Это тоже никого не удивляло. Чудно было не понимать языка. Хотя... несколько слов — и матерных ругательств, которыми нередко сыпали игравшие, и не только — Мартин понимал. И сам немного удивился, что понимает. Удивился и обрадовался.
После игры купались. На берегу разожгли костёр, испекли картошку — по две штуки на каждого, Мартину тоже сунули, как своему, без слов. Соли не оказалось, но все ели жадно, а Мартин думал с ужасом: а если Германия проиграет войну?!
Нет, такого не может быть, но если?! Неужели тогда... Нет, лучше он умрёт. Тогда лучше умереть. Он не презирал этих мальчишек, нет. Но для себя решил: лучше умереть, чем так вот...
Над городом несколько раз пролетали самолёты с аэродрома. Мальчишки каждый раз молча провожали их взглядами, но лица у всех становились недобрые.
Мартина так и подмывало крикнуть: «Не смейте, там отец!» — но он понимал, что это будет глупо.

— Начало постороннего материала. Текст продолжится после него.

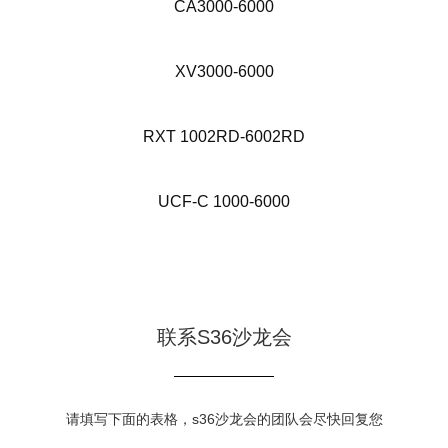
CA3000-6000
XV3000-6000
RXT 1002RD-6002RD
UCF-C 1000-6000
联系S36沙龙会
请填写下面的表格，s36沙龙会的团队会尽快回复您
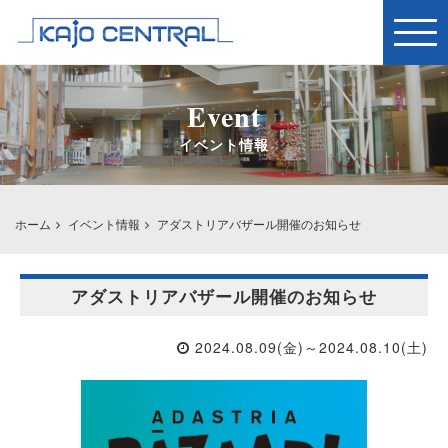
Togg
navig
Event
イベント情報
ホーム
イベント情報
アダストリアバザール開催のお知らせ
アダストリアバザール開催のお知らせ
2024.08.09(金)～2024.08.10(土)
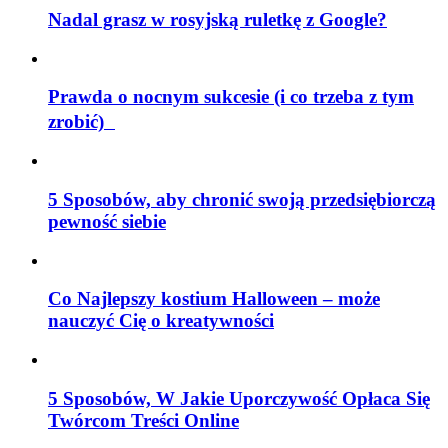
Nadal grasz w rosyjską ruletkę z Google?
Prawda o nocnym sukcesie (i co trzeba z tym
zrobić)
5 Sposobów, aby chronić swoją przedsiębiorczą
pewność siebie
Co Najlepszy kostium Halloween – może
nauczyć Cię o kreatywności
5 Sposobów, W Jakie Uporczywość Opłaca Się
Twórcom Treści Online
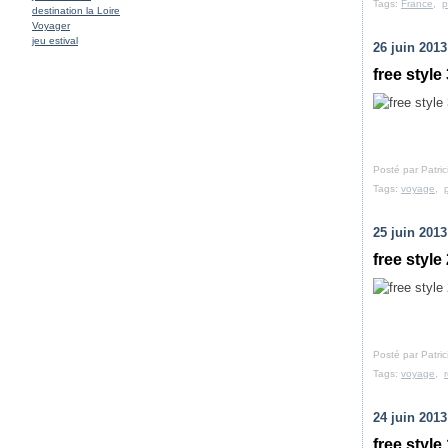
Tags:
France
,
p
Janvier
Février
(27)
(25)
destination la Loire
Janvier
(28)
Voyager
jeu estival
26 juin 2013
free style
Posté par Patri
Tags:
voyage
,
25 juin 2013
free style
Posté par Patri
Tags:
voyage
,
24 juin 2013
free style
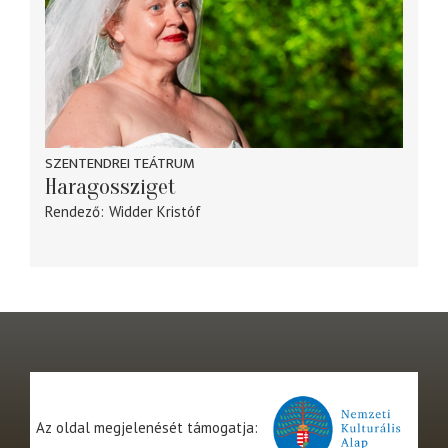
SZENTENDREI TEÁTRUM
Haragossziget
Rendező
Widder Kristóf
Az oldal megjelenését támogatja:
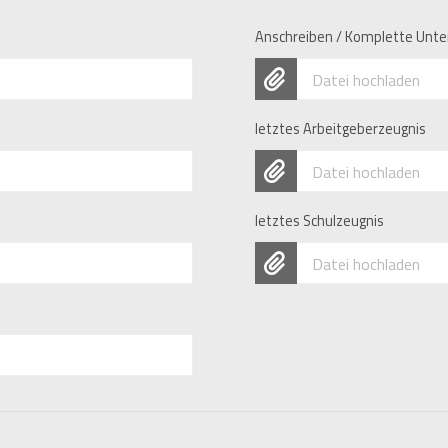
Anschreiben / Komplette Unte
Datei hochladen
letztes Arbeitgeberzeugnis
Datei hochladen
letztes Schulzeugnis
Datei hochladen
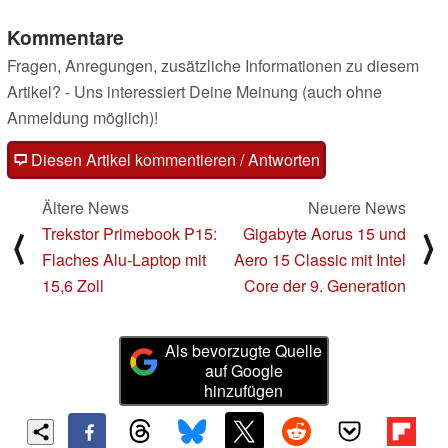
Kommentare
Fragen, Anregungen, zusätzliche Informationen zu diesem
Artikel? - Uns interessiert Deine Meinung (auch ohne
Anmeldung möglich)!
Diesen Artikel kommentieren / Antworten
Ältere News
Neuere News
Trekstor Primebook P15:
Gigabyte Aorus 15 und
⟨
⟩
Flaches Alu-Laptop mit
Aero 15 Classic mit Intel
15,6 Zoll
Core der 9. Generation
Als bevorzugte Quelle
auf Google
hinzufügen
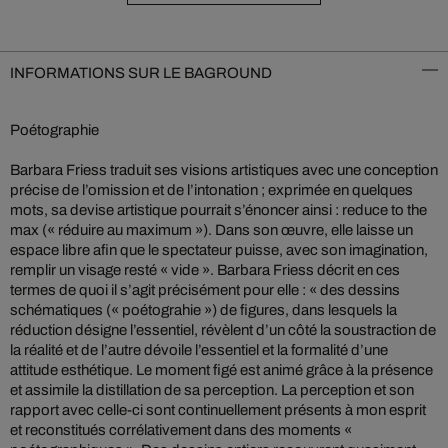
INFORMATIONS SUR LE BAGROUND
Poétographie
Barbara Friess traduit ses visions artistiques avec une conception
précise de l’omission et de l’intonation ; exprimée en quelques
mots, sa devise artistique pourrait s’énoncer ainsi : reduce to the
max (« réduire au maximum »). Dans son œuvre, elle laisse un
espace libre afin que le spectateur puisse, avec son imagination,
remplir un visage resté « vide ». Barbara Friess décrit en ces
termes de quoi il s’agit précisément pour elle : « des dessins
schématiques (« poétograhie ») de figures, dans lesquels la
réduction désigne l’essentiel, révèlent d’un côté la soustraction de
la réalité et de l’autre dévoile l’essentiel et la formalité d’une
attitude esthétique. Le moment figé est animé grâce à la présence
et assimile la distillation de sa perception. La perception et son
rapport avec celle-ci sont continuellement présents à mon esprit
et reconstitués corrélativement dans des moments «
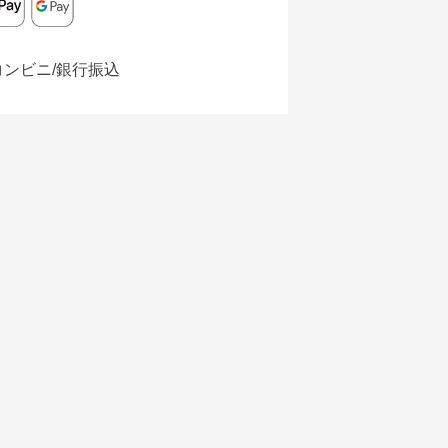
コンビニ/銀行振込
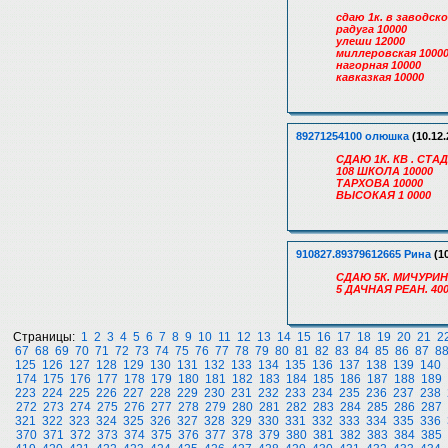
сдаю 1к. в заводск
радуга 10000
улеши 12000
миллеровская 1000
нагорная 10000
кавказкая 10000
89271254100 олюшка
(10.12.
СДАЮ 1К. КВ . СТА
108 ШКОЛА 10000
ТАРХОВА 10000
ВЫСОКАЯ 1 0000
910827.89379612665 Рина
(10
СДАЮ 5К. МИЧУРИНА
5 ДАЧНАЯ РЕАН. 40
Страницы:
1
2
3
4
5
6
7
8
9
10
11
12
13
14
15
16
17
18
19
20
21
2
67
68
69
70
71
72
73
74
75
76
77
78
79
80
81
82
83
84
85
86
87
8
125
126
127
128
129
130
131
132
133
134
135
136
137
138
139
140
174
175
176
177
178
179
180
181
182
183
184
185
186
187
188
189
223
224
225
226
227
228
229
230
231
232
233
234
235
236
237
238
272
273
274
275
276
277
278
279
280
281
282
283
284
285
286
287
321
322
323
324
325
326
327
328
329
330
331
332
333
334
335
336
370
371
372
373
374
375
376
377
378
379
380
381
382
383
384
385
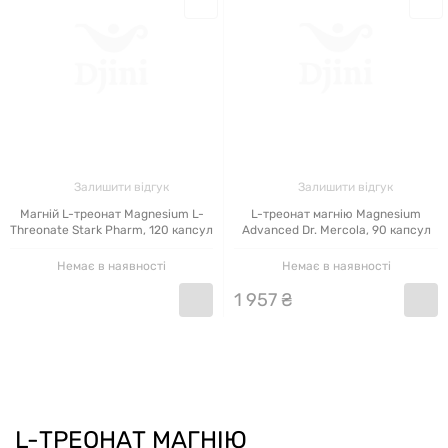
Залишити відгук
Залишити відгук
Магній L-треонат Magnesium L-
L-треонат магнію Magnesium
Threonate Stark Pharm, 120 капсул
Advanced Dr. Mercola, 90 капсул
Немає в наявності
Немає в наявності
1
957
₴
L-ТРЕОНАТ МАГНІЮ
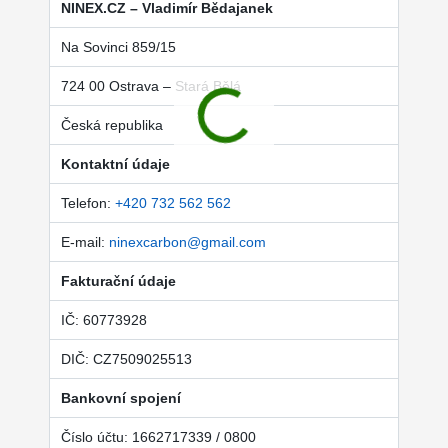
NINEX.CZ – Vladimír Bědajanek
Na Sovinci 859/15
724 00 Ostrava – Stará Bělá
Česká republika
Kontaktní údaje
Telefon:
+420 732 562 562
E-mail:
ninexcarbon@gmail.com
Fakturační údaje
IČ: 60773928
DIČ: CZ7509025513
Bankovní spojení
Číslo účtu: 1662717339 / 0800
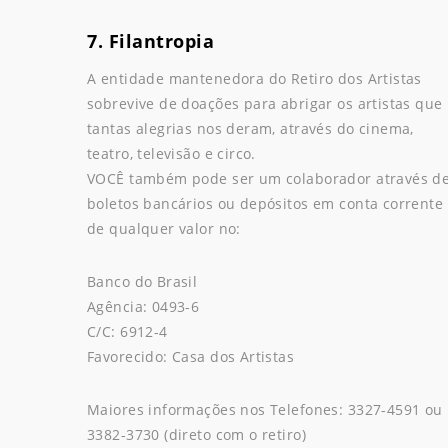
7. Filantropia
A entidade mantenedora do Retiro dos Artistas
sobrevive de doações para abrigar os artistas que
tantas alegrias nos deram, através do cinema,
teatro, televisão e circo.
VOCÊ também pode ser um colaborador através d
boletos bancários ou depósitos em conta corrente
de qualquer valor no:
Banco do Brasil
Agência: 0493-6
C/C: 6912-4
Favorecido: Casa dos Artistas
Maiores informações nos Telefones: 3327-4591 ou
3382-3730 (direto com o retiro)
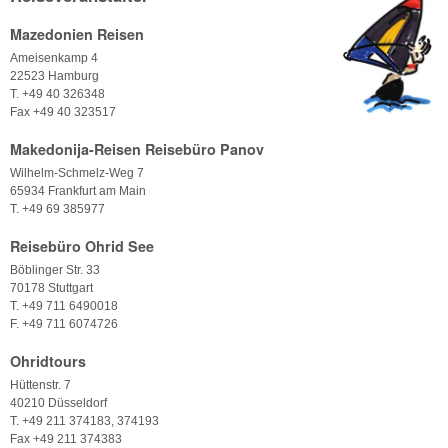
Mazedonien Reisen
Ameisenkamp 4
22523 Hamburg
T. +49 40 326348
Fax +49 40 323517
Makedonija-Reisen Reisebüro Panov
Wilhelm-Schmelz-Weg 7
65934 Frankfurt am Main
T. +49 69 385977
Reisebüro Ohrid See
Böblinger Str. 33
70178 Stuttgart
T. +49 711 6490018
F. +49 711 6074726
Ohridtours
Hüttenstr. 7
40210 Düsseldorf
T. +49 211 374183, 374193
Fax +49 211 374383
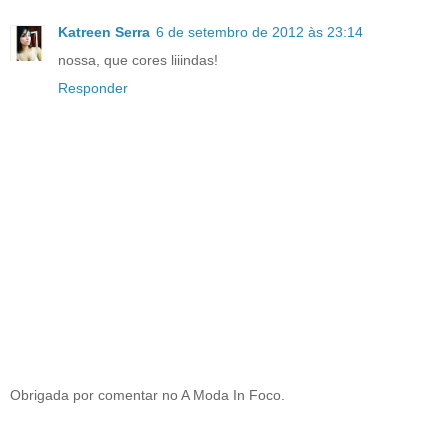
Katreen Serra
6 de setembro de 2012 às 23:14
nossa, que cores liiindas!
Responder
Obrigada por comentar no A Moda In Foco.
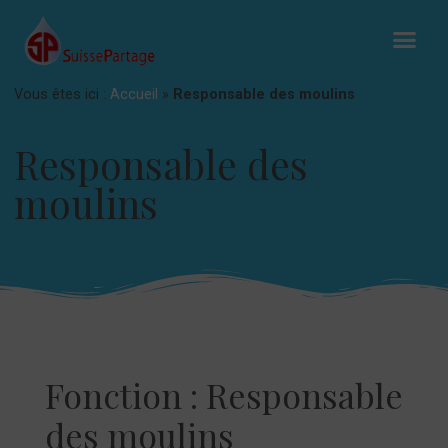
Vous êtes ici :
Accueil
»
Responsable des moulins
Responsable des
moulins
Fonction :
Responsable
des moulins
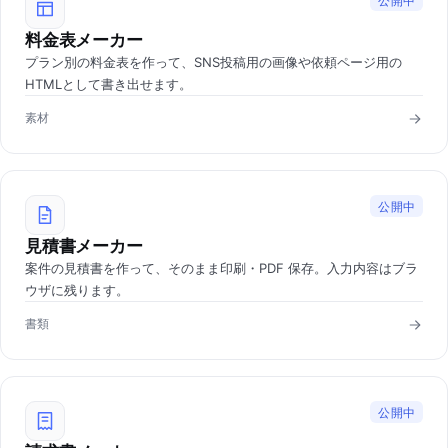
公開中
料金表メーカー
プラン別の料金表を作って、SNS投稿用の画像や依頼ページ用の
HTMLとして書き出せます。
素材
公開中
見積書メーカー
案件の見積書を作って、そのまま印刷・PDF 保存。入力内容はブラ
ウザに残ります。
書類
公開中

Да и сам отец знал об этой ненависти и относился к ней спокойно.
Толька, между тем, что-то сказал мальчишкам и поманил Мартина рукой. Пришлось одеваться и идти — скорей всего, было пора к тому загадочному деду.
Близился вечер. Жара не спадала, похоже было, что ночью пойдёт дождь. Мальчишки вместе пылили по окраинной улочке, заросшей зеленью. Толька неожиданно спросил:
— Зачем тебе это надо?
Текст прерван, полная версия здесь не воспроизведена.